▶ **HOW TO COMPLETE THIS TASK**: Without pictures, repeat exactly the lines from the one containing "Task: Click on the さ行" through the end of the entries.

▶ **DATA PROVIDED**:
-=-=-=-=-

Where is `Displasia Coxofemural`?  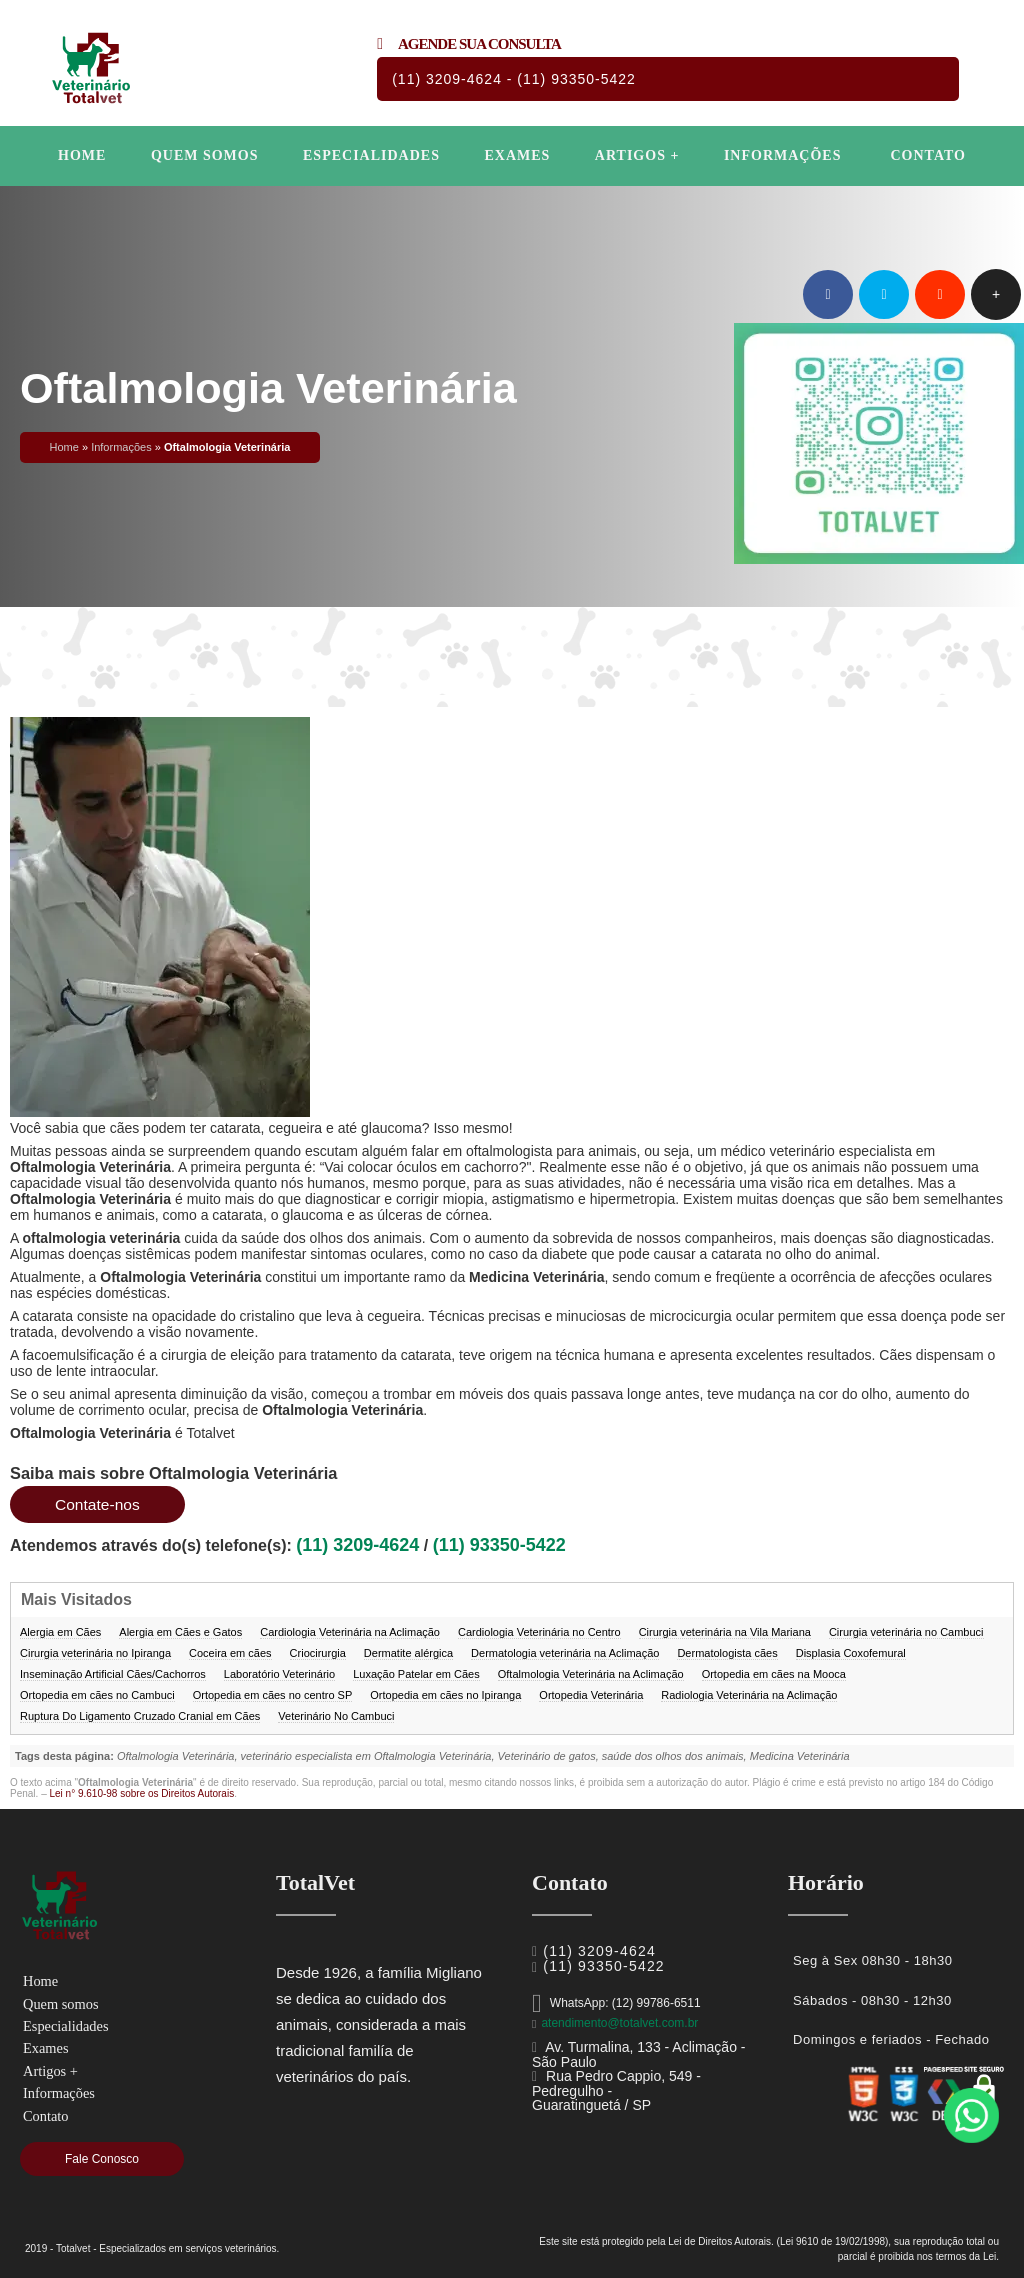 Displasia Coxofemural is located at coordinates (851, 1653).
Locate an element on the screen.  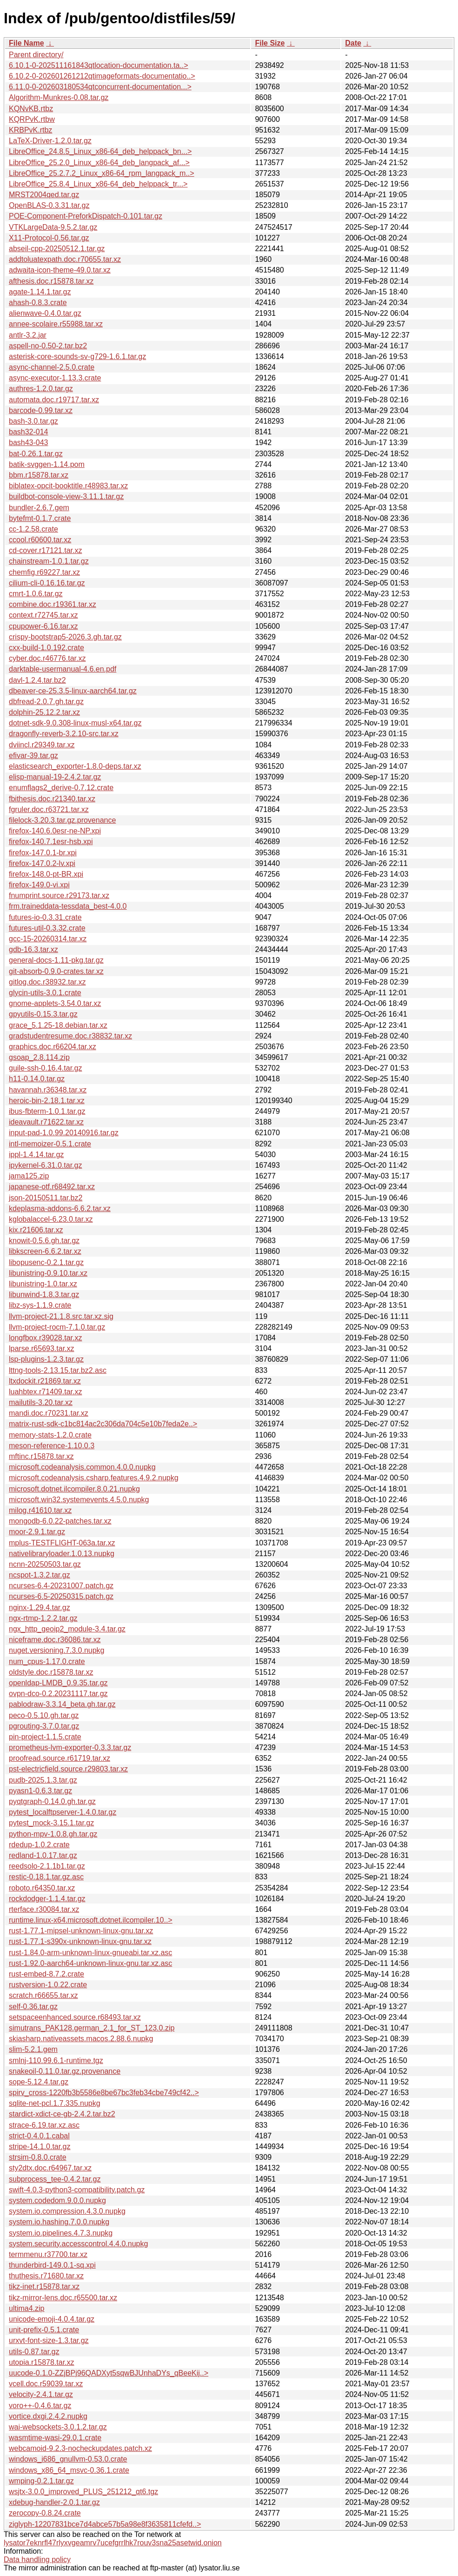
ncnn-20250503.tar.gz is located at coordinates (45, 1564).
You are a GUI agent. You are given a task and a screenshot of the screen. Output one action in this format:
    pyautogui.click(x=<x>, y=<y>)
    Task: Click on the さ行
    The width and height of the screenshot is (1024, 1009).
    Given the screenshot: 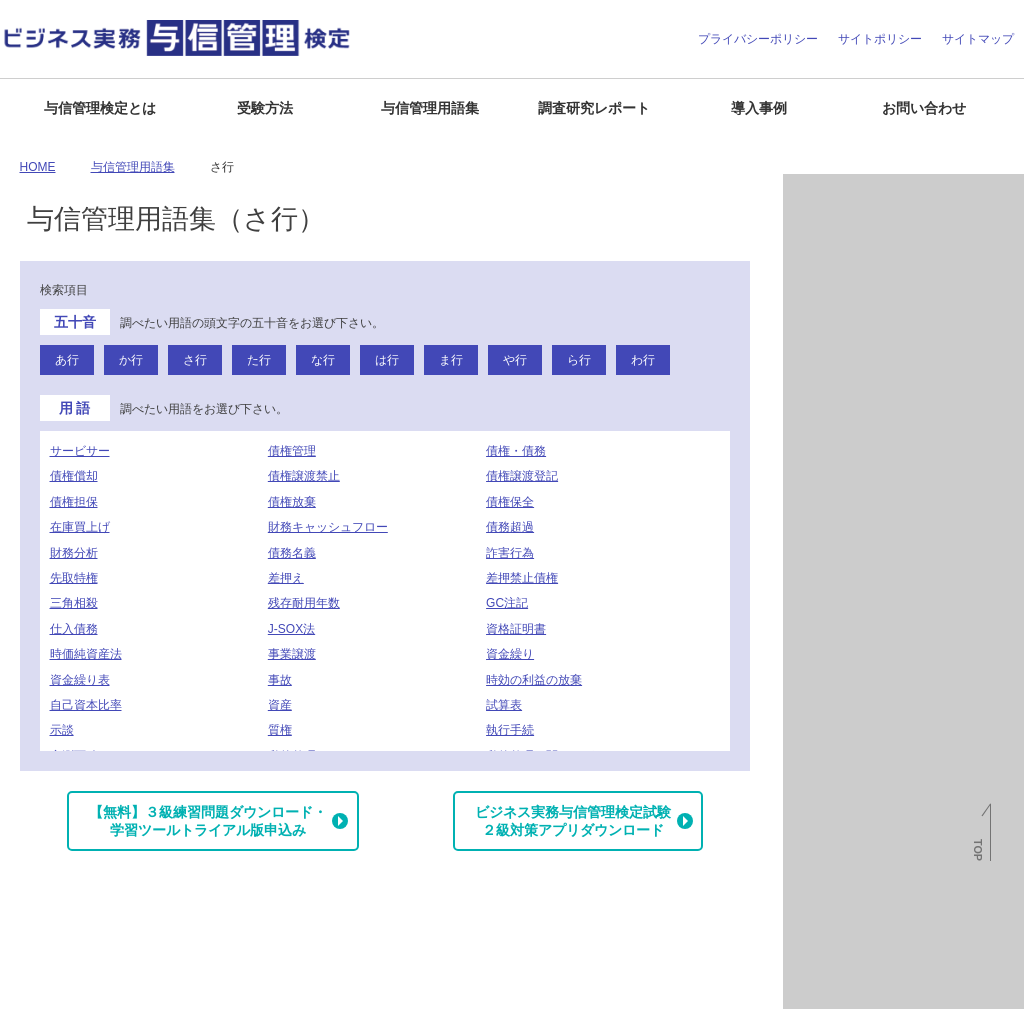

-=-=-=-=-

▶ **SOLVED EXERCISE**:
    Task: Click on the さ行
    The width and height of the screenshot is (1024, 1009).
    Given the screenshot: 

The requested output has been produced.